I’ve been spending more time (and also more money) in charity shops this year; it comes of spending more time in town. Yesterday I wandered into the Sue Ryder shop (with some assistance from a kind person who held the door for the pushchair) and found these golden apples. They reminded me immediately of a set of four polystyrene, white-leaved, iridescent-glittered apple-shaped Christmas tree decorations from my childhood. The fight over who got to put them on the tree was always vicious: for some reason the obvious solution, do one each, was unacceptable. So I bought these ones in a fit of nostalgia, and because I was already on a bit of a kick buying tree decorations that the toddler and the cat probably couldn’t break. I hope they’ll turn out to be not so much the apples of discord.

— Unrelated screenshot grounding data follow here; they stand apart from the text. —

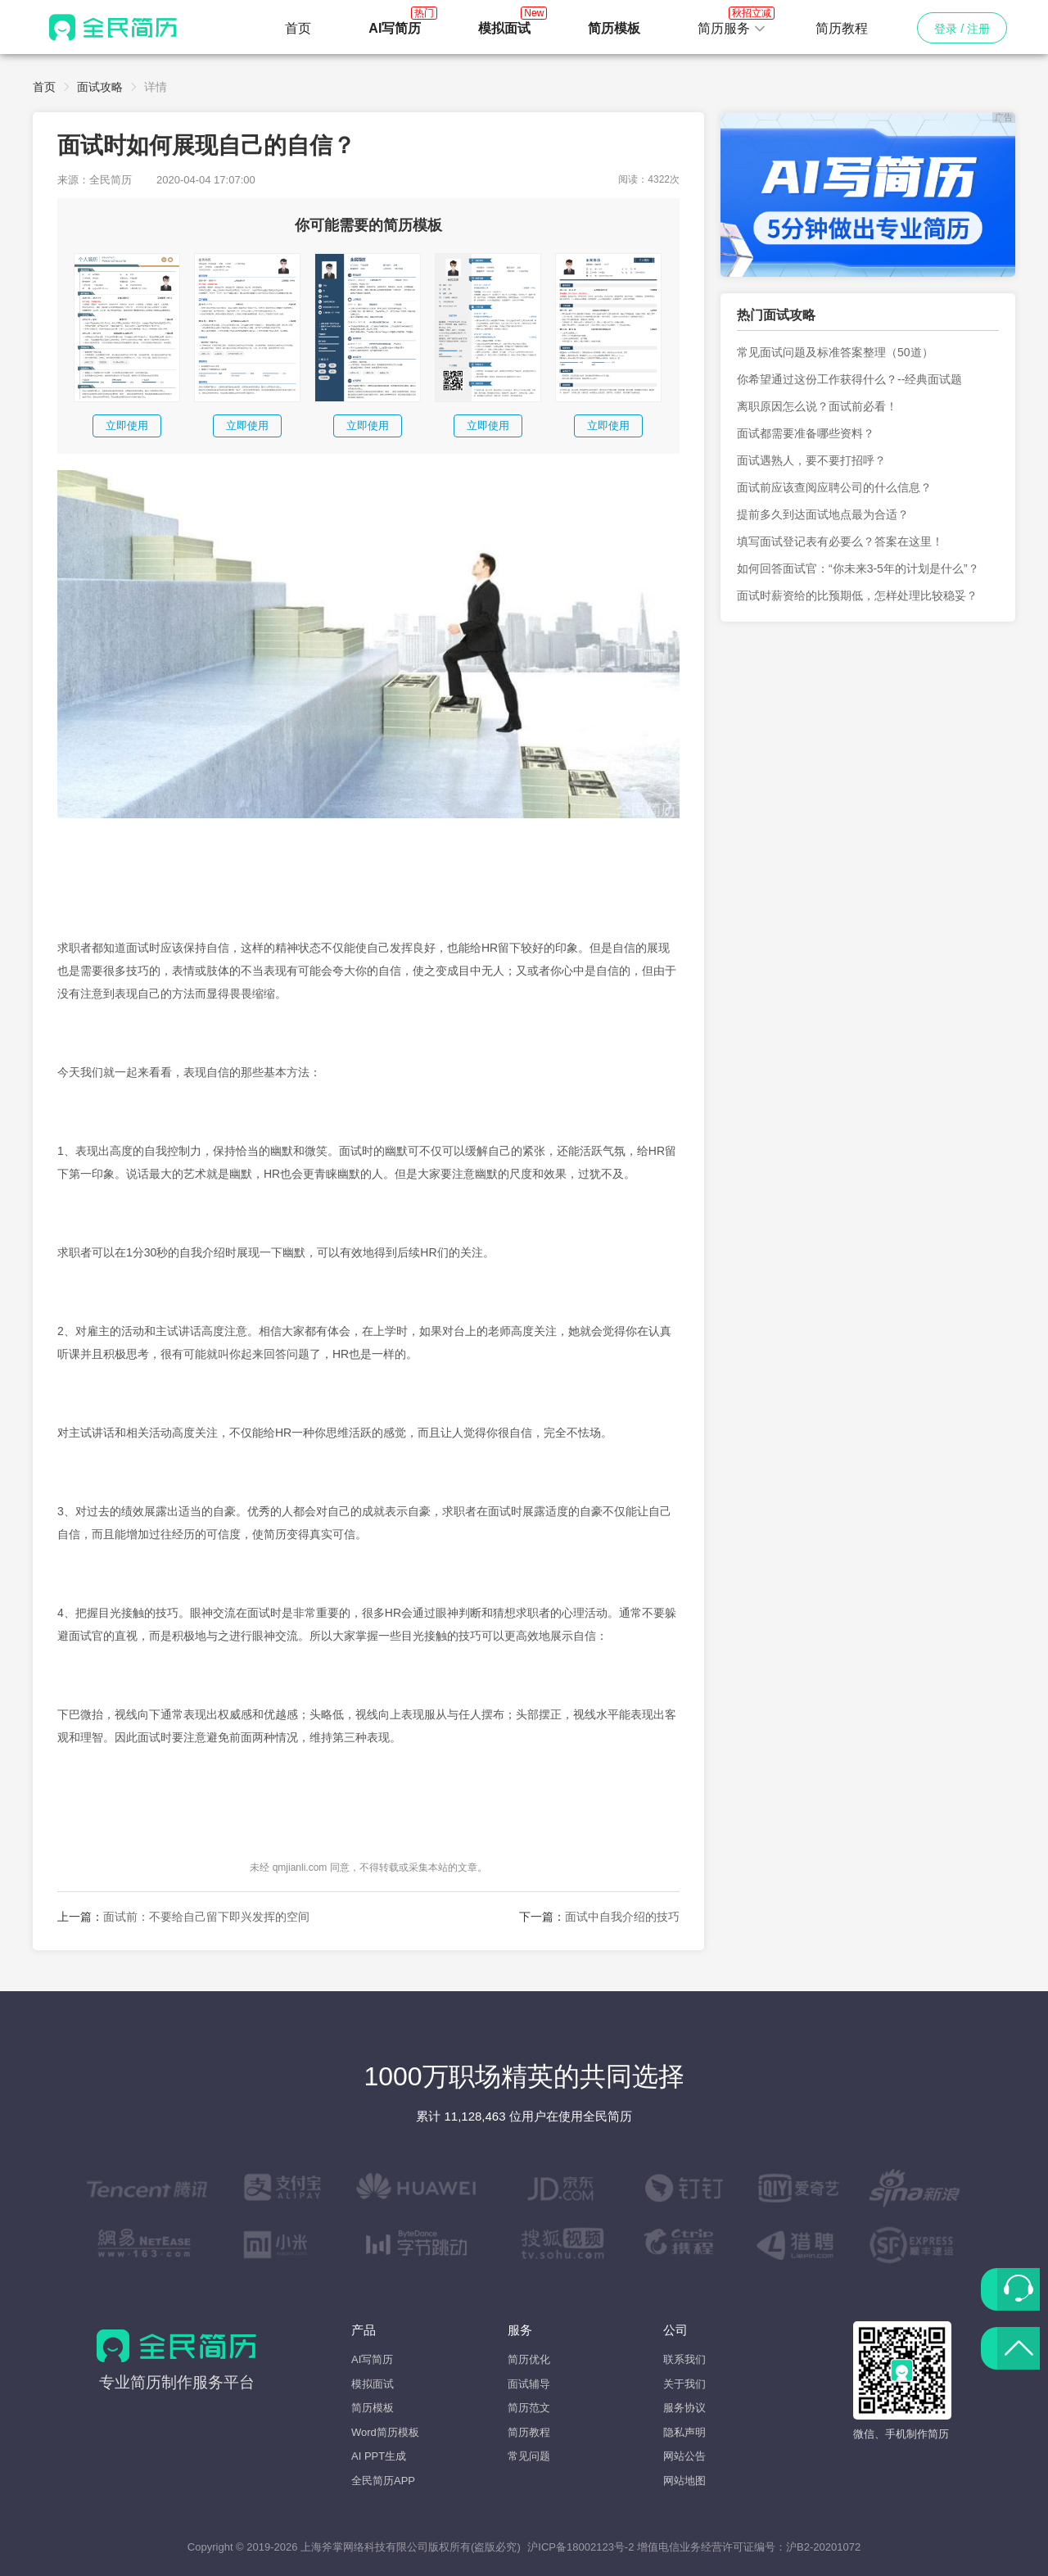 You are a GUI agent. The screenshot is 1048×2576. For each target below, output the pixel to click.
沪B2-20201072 (823, 2547)
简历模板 (372, 2408)
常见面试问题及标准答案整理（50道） (835, 352)
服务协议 (684, 2408)
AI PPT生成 (378, 2456)
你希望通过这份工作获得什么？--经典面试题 (849, 379)
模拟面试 (372, 2384)
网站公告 (684, 2456)
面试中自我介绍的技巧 (622, 1916)
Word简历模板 (385, 2432)
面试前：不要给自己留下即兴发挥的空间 (206, 1916)
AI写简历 (372, 2359)
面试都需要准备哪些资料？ (805, 433)
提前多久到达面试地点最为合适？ (823, 514)
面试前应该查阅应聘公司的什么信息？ (834, 487)
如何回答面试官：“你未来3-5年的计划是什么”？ (858, 568)
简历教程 (841, 28)
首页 (298, 28)
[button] (732, 28)
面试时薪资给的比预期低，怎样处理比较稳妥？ (857, 595)
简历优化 (529, 2359)
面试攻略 (100, 86)
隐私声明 (684, 2432)
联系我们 (684, 2359)
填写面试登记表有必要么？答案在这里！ (840, 541)
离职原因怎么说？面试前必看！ (817, 406)
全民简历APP (383, 2480)
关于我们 (684, 2384)
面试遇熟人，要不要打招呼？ (811, 460)
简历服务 (732, 23)
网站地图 (684, 2480)
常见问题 (529, 2456)
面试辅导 (529, 2384)
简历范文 (529, 2408)
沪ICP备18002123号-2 (580, 2547) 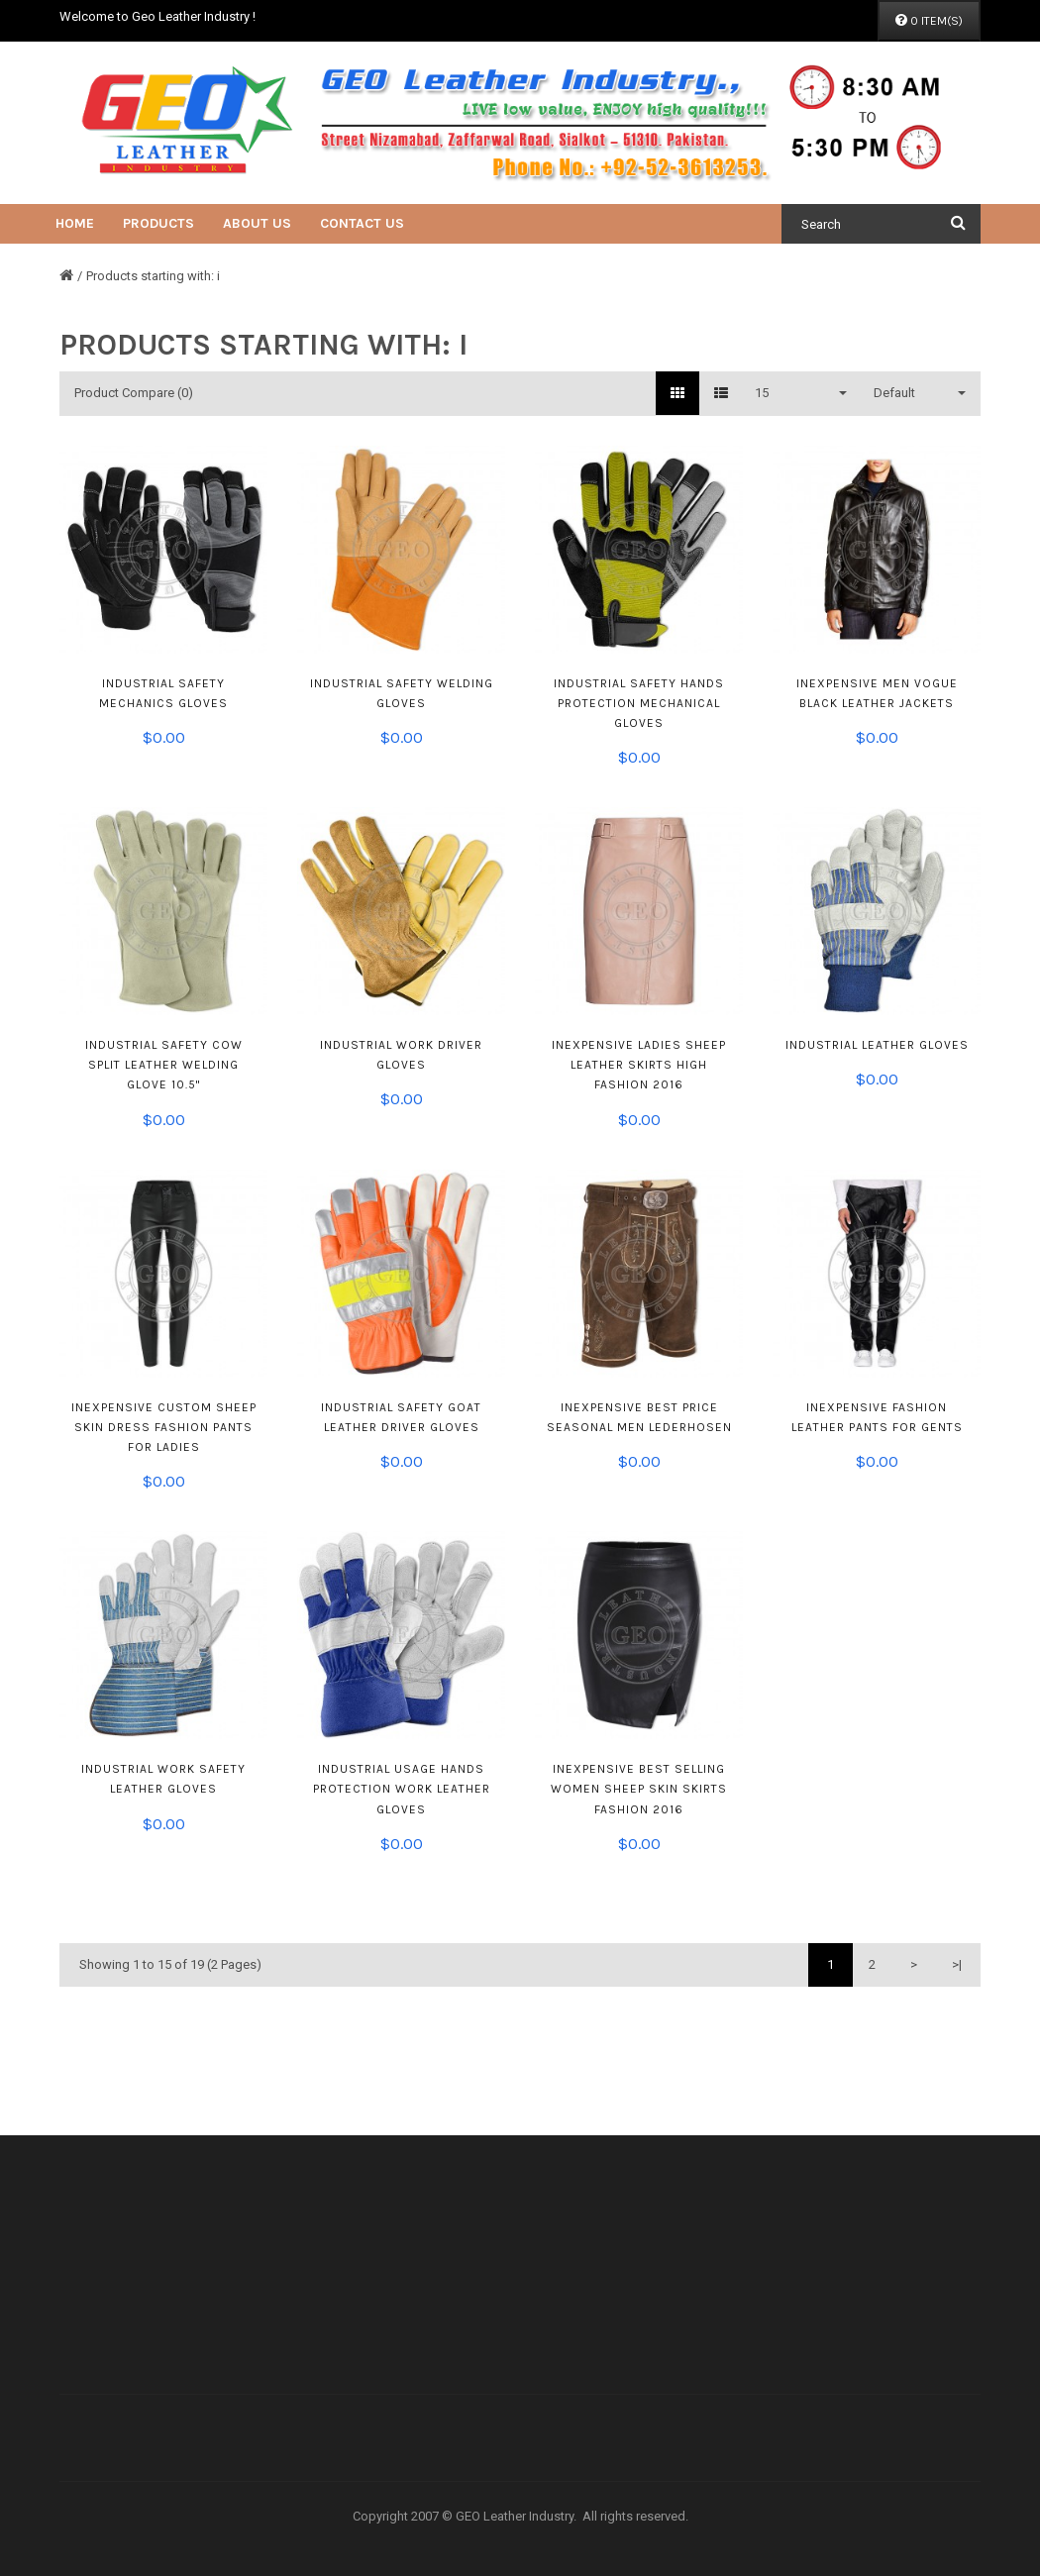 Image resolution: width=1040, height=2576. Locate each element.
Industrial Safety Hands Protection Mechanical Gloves (639, 703)
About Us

But they sparked some other associations, too. Narnia. Jesus Christ the apple tree. The fascination with orchards and walled gardens and fruit trees that’s been a fixture in my head since we first viewed this house, five winters ago, and realised that the bare trees against the garage wall had labels telling us what sort of pears they were. Martin Luther claiming that even if the world were going to end tomorrow, he would still plant his apple tree. (Was Nevil Shute thinking of that when he wrote his gardening couple facing down the apocalypse in On the Beach?)
The best time to plant an apple tree being twenty years ago. Well, our predecessors in this house did that for us. (Yes, apples as well as pears.) The second best time being now. As for the best time to convert an evergreen into an enchanted tree growing golden apples – well, probably Tuesday.